Uma equipe de especialistas da Argentina encontrou ossadas de sete pessoas em uma província de Neuquén, ao sul, que podem pertencer a pessoas desaparecidas durante a ditadura militar que governou o país entre 1976 e 1983, disse uma fonte oficial nesta quinta-feira.

REUTERS

12 de março de 2009 | 19h12

Os corpos, que estavam empilhados e alguns virados para baixo, pertenceriam a pessoas que, ao morrer, tinham entre 25 e 30 anos e haviam sido enterradas há 20 ou 30 anos no que seria uma vala comum, segundo os primeiros estudos realizados.

"A princípio, poderá ser apressado garantir que os mortos são desaparecidos na ditadura, mas há indícios que nos conduzem a esta conclusão", disse à Reuters o ministro de Justiça, Trabalho e Segurança da província de Neuquén, César Pérez.

"Encontramos também um cartucho (de bala) que foi utilizado perto de onde estavam os corpos", acrescentou.

Durante a última ditadura militar que governou a Argentina, cerca de 30.000 pessoas foram sequestradas, torturadas e assassinadas na Argentina, segundo denúncias de entidades de direitos humanos.
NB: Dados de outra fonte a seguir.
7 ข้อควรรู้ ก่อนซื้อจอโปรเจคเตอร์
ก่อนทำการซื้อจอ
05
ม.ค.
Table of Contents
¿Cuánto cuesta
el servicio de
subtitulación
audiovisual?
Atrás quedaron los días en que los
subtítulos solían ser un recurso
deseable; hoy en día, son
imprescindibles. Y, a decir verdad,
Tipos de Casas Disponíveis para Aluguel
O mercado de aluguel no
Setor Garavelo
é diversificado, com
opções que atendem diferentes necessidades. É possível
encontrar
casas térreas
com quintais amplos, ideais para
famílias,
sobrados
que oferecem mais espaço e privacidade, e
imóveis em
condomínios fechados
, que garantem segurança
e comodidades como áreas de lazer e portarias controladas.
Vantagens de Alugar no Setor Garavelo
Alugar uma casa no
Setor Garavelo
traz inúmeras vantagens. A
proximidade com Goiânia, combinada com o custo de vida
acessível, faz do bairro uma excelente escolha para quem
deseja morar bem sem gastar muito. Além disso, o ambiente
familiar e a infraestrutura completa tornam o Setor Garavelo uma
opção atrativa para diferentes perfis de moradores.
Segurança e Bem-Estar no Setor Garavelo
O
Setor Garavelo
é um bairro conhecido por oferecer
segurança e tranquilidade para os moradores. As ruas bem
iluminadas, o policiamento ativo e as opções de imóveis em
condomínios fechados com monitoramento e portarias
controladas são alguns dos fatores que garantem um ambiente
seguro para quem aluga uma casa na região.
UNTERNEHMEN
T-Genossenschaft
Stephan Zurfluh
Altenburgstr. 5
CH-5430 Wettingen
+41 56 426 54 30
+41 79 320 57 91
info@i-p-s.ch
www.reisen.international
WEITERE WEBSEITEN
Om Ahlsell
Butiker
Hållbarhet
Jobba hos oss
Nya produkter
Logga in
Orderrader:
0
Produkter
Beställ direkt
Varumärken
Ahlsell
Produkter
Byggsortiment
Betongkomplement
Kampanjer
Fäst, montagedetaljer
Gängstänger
Uma comissão independente confirmou cerca de 11.000 casos.

Em muitas ocasiões, as pessoas foram executadas e enterradas em valas comuns.

As ossadas foram encontradas em uma construção em Chos Malal, Neuquén, e devem se tratar de seis homens e uma mulher.

Nos próximos dias, um grupo de antropólogos continuará analisando o terreno, onde as obras foram paralisadas e uma vigilância foi ordenada.